The contract has begun on Nov 1st 2014. WILLOW will be funded in part from 2014 to 2018 by the ERC Starting Grant "Leap" awarded to Josef Sivic by the European Research Council.
`People constantly draw on past visual experiences to anticipate future events and better understand, navigate, and interact with their environment, for example, when seeing an angry dog or a quickly approaching car. Currently there is no artificial system with a similar level of visual analysis and prediction capabilities. LEAP is a first step in that direction, leveraging the emerging collective visual memory formed by the unprecedented amount of visual data available in public archives, on the Internet and from surveillance or personal cameras - a complex evolving net of dynamic scenes, distributed across many different data sources, and equipped with plentiful but noisy and incomplete metadata. The goal of this project is to analyze dynamic patterns in this shared visual experience in order (i) to find and quantify their trends; and (ii) learn to predict future events in dynamic scenes. With ever expanding computational resources and this extraordinary data, the main scientific challenge is now to invent new and powerful models adapted to its scale and its spatio-temporal, distributed and dynamic nature. To address this challenge, we will first design new models that generalize across different data sources, where scenes are captured under vastly different imaging conditions such as camera viewpoint, temporal sampling, illumination or resolution. Next, we will develop a framework for finding, describing and quantifying trends that involve measuring long-term changes in many related scenes. Finally, we will develop a methodology and tools for synthesizing complex future predictions from aligned past visual experiences. Our models will be automatically learnt from large-scale, distributed, and asynchronous visual data, coming from different sources and with different forms of readily-available but noisy and incomplete metadata such as text, speech, geotags, scene depth (stereo sensors), or gaze and body motion (wearable sensors).

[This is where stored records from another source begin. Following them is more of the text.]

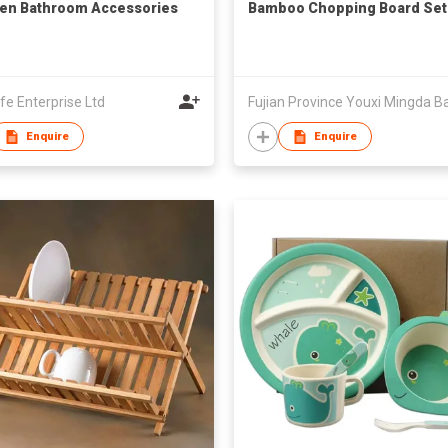
en Bathroom Accessories
Bamboo Chopping Board Set
ife Enterprise Ltd
Enquire
Enquire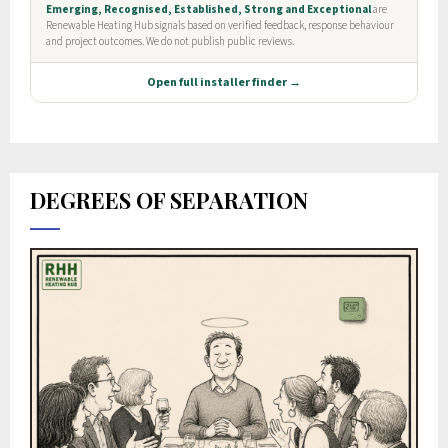
DEGREES OF SEPARATION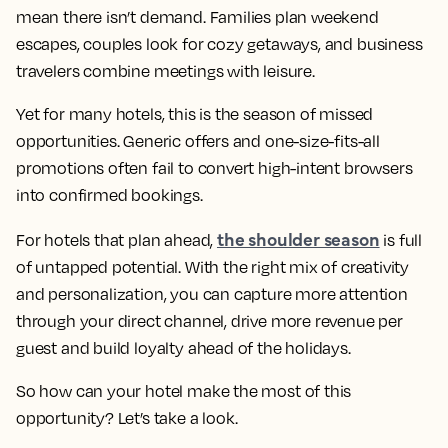
mean there isn’t demand. Families plan weekend
escapes, couples look for cozy getaways, and business
travelers combine meetings with leisure.
Yet for many hotels, this is the season of missed
opportunities. Generic offers and one-size-fits-all
promotions often fail to convert high-intent browsers
into confirmed bookings.
the shoulder season
For hotels that plan ahead,
is full
of untapped potential. With the right mix of creativity
and personalization, you can capture more attention
through your direct channel, drive more revenue per
guest and build loyalty ahead of the holidays.
So how can your hotel make the most of this
opportunity? Let’s take a look.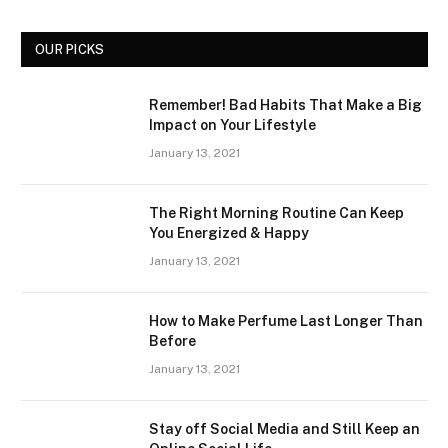
OUR PICKS
Remember! Bad Habits That Make a Big
Impact on Your Lifestyle
January 13, 2021
The Right Morning Routine Can Keep
You Energized & Happy
January 13, 2021
How to Make Perfume Last Longer Than
Before
January 13, 2021
Stay off Social Media and Still Keep an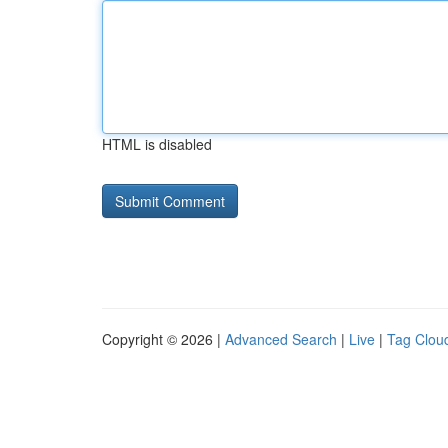
HTML is disabled
Copyright © 2026 |
Advanced Search
|
Live
|
Tag Clou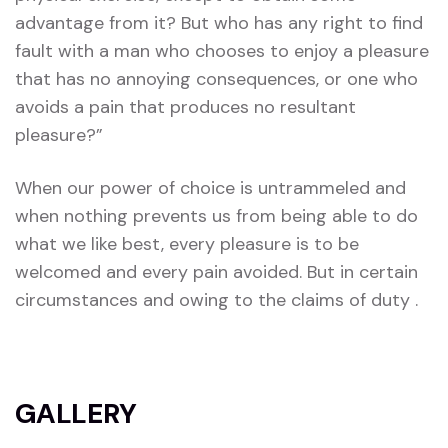
advantage from it? But who has any right to find
fault with a man who chooses to enjoy a pleasure
that has no annoying consequences, or one who
avoids a pain that produces no resultant
pleasure?”
When our power of choice is untrammeled and
when nothing prevents us from being able to do
what we like best, every pleasure is to be
welcomed and every pain avoided. But in certain
circumstances and owing to the claims of duty .
GALLERY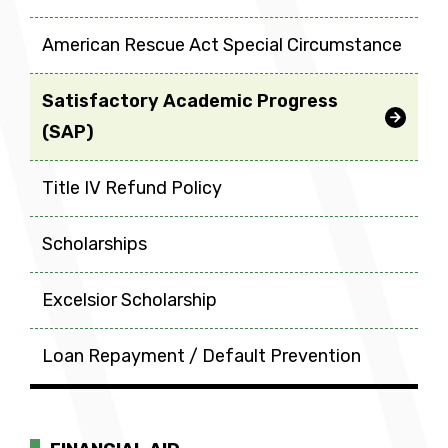
American Rescue Act Special Circumstance
Satisfactory Academic Progress
(SAP)
Title IV Refund Policy
Scholarships
Excelsior Scholarship
Loan Repayment / Default Prevention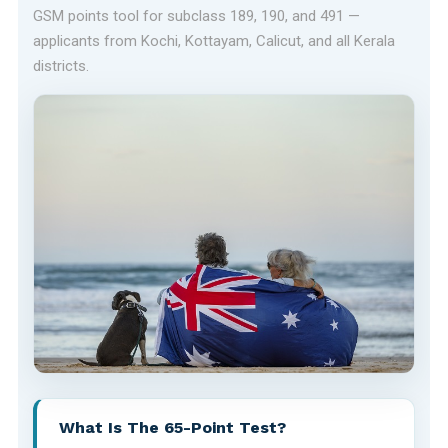
GSM points tool for subclass 189, 190, and 491 —
applicants from Kochi, Kottayam, Calicut, and all Kerala
districts.
What Is The 65-Point Test?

Breakthrough progress on these problems would have profound implications on our everyday lives as well as science and commerce, with safer cars that anticipate the behavior of pedestrians on streets; tools that help doctors monitor, diagnose and predict patients' health; and smart glasses that help people react in unfamiliar situations enabled by the advances from this project.'
EIT-ICT labs: Mobile visual content analysis (Inria)
Participants : Ivan Laptev, Josef Sivic.
The goal of this project within the European EIT-ICT activity is to mature developed technology towards real-world applications as well as transfer technology to industrial partners. Particular focus of this project is on computer vision technology for novel applications with wearable devices. The next generation mobile phones may not be in the pocket but worn by users as glasses continuously capturing audio-video data, providing visual feedback to the user and storing data for future access. Automatic answers to “Where did I leave my keys yesterday?" or “How did this place look like 100 years ago?" enabled by such devices could change our daily life while creating numerous new business opportunities. The output of this activity is new computer vision technology to enable a range of innovative mobile wearable applications.
This is a collaborative effort with S. Carlsson (KTH Stockholm) and J. Laaksonen (Aalto University).